3. insert (14 points) In this part, you will implement the insertion algorithm for 2-3 trees as described on pages 3 to 5 of the handout on 2-3 trees. You will not implement the special cases described on page 6 .

   The insertion algorithm is a recursive algorithm that uses the notion of a pseudo 2-node that is “kicked up” in certain cases and handled specially in the upward phase of the recursion. To distinguish an insertion result that is a regular 2-3 tree from a pseudo 2-node that is “kicked up”, we use the following datatype:

   datatype InsResult =
         Tree of TTTree
       | KickedUp of TTTree * int * TTTree (* pseudo 2-node "kicked up" from below *)

   You will implement 2-3 tree insertion via a pair of functions:

   • (insert v t) returns the new TTTree that results from inserting a given int v into a given tree t. insert has type int -> TTTree -> TTTree.

   • (ins v t) is a helper function that returns the instance of InsResult that results from inserting a given int v into a given tree t. ins has type int -> TTTree -> InsResult.

   Your implementation should flesh out the following code skeleton by turning the pictures on pages 3 to 5 from the handout on 2-3 trees into SML code.

   (* insert: int -> TTTree -> TTTree *)
   fun insert v t =
     case ins v t of
         Tree t => t
       | KickedUp(l, w, r) => W(l, w, r)
   and (* "and" glues together mutually recursive functions *)
   (* ins: int -> TTTree -> InsResult *)
       ins v L = KickedUp (L, v, L) 
     | ins v (W(l, X, r)) =
       if v <= X
       then (case ins v l of
                   Tree l' => Tree(W(l', X, r))
                 | KickedUp (l', w, m)  => Tree(H(l', w, m, X, r)))
       else (* flesh this out *)
     | (* handle an H node similarly to the W node based on rules from the handout *)

   Notes:

   • The ins function should only call ins recursively and should not call insert.

   • An easy way to test insert is to use the testInsert function defined at the end of the starter file.

     fun listToTTTree xs =
       foldl (fn (x,t) => insert x t) L xs
     
     fun range lo hi =
       if lo >= hi then [] else lo :: (range (lo + 1) hi)
     
     fun testInsert numVals =
         let val inputs = range 0 numVals
             val ttt = listToTTTree inputs
             val _ = if isValid ttt then
                         print "Tree is valid.\n"
                     else
                         print "***TEST FAILED: Tree is invalid!\n"
             val _ = if elts ttt = inputs then
                         print "Tree contains all inputs in expected order.\n"
                     else
                         print "***TEST FAILED: Tree elements are not what is expected!\n"
         in ttt
         end

     Given a nonnegative integer n, testInsert creates a 2-3 tree by inserting the integers from 0 up to (but not including) n in an initially empty tree.
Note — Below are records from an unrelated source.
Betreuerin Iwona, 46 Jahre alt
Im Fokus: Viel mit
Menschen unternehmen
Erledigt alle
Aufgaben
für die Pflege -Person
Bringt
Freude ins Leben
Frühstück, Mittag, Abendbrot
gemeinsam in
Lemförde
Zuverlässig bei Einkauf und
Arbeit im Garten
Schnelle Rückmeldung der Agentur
It also checks that the resulting tree is valid and contains exactly the expected numbers.

     - testInsert 5;
     Tree is valid.
     Tree contains all inputs in expected order.
     val it = H (W (L,0,L),1,W (L,2,L),3,W (L,4,L)) : TTTree
     
     - testInsert 10;
     Tree is valid.
     Tree contains all inputs in expected order.
     val it = W (W (W #,1,W #),3,H (W #,5,W #,7,H #)) : TTTree

     By default, SML uses the # character to hide tree details below a default depth of 5. You can set this depth to be higher as shown below:

     - Control.Print.printDepth := 100;
     val it = () : unit
     
     - testInsert 10;
     Tree is valid.
     Tree contains all inputs in expected order.
     val it =
       W (W (W (L,0,L),1,W (L,2,L)),3,H (W (L,4,L),5,W (L,6,L),7,H (L,8,L,9,L)))
       : TTTree
     
     - testInsert 50;
     Tree is valid.
     Tree contains all inputs in expected order.
     val it =
       H
         (W
            (W (W (W (L,0,L),1,W (L,2,L)),3,W (W (L,4,L),5,W (L,6,L))),7,
             W (W (W (L,8,L),9,W (L,10,L)),11,W (W (L,12,L),13,W (L,14,L)))),15,
          W
            (W (W (W (L,16,L),17,W (L,18,L)),19,W (W (L,20,L),21,W (L,22,L))),23,
             W (W (W (L,24,L),25,W (L,26,L)),27,W (W (L,28,L),29,W (L,30,L)))),31,
          W
            (W (W (W (L,32,L),33,W (L,34,L)),35,W (W (L,36,L),37,W (L,38,L))),39,
             W
               (W (W (L,40,L),41,W (L,42,L)),43,
                H (W (L,44,L),45,W (L,46,L),47,H (L,48,L,49,L))))) : TTTree

     testInsert can find some bugs in your insert function. Here’s an example where it reports a tree that is invalid because its left subtree has height 1 while its right subtree has height 2:

     - testInsert 5;
     ***TEST FAILED: Tree is invalid!
     Tree contains all inputs in expected order.
     val it = W (W (L,0,L),1,W (W (L,2,L),3,W (L,4,L))) : TTTree

   • Unfortunately, inserting elements in sequential order as above tends to create 2-3 trees with almost all 2-nodes and very few 3-nodes, so it can easily miss bugs in your insertion cases that involve 3-nodes.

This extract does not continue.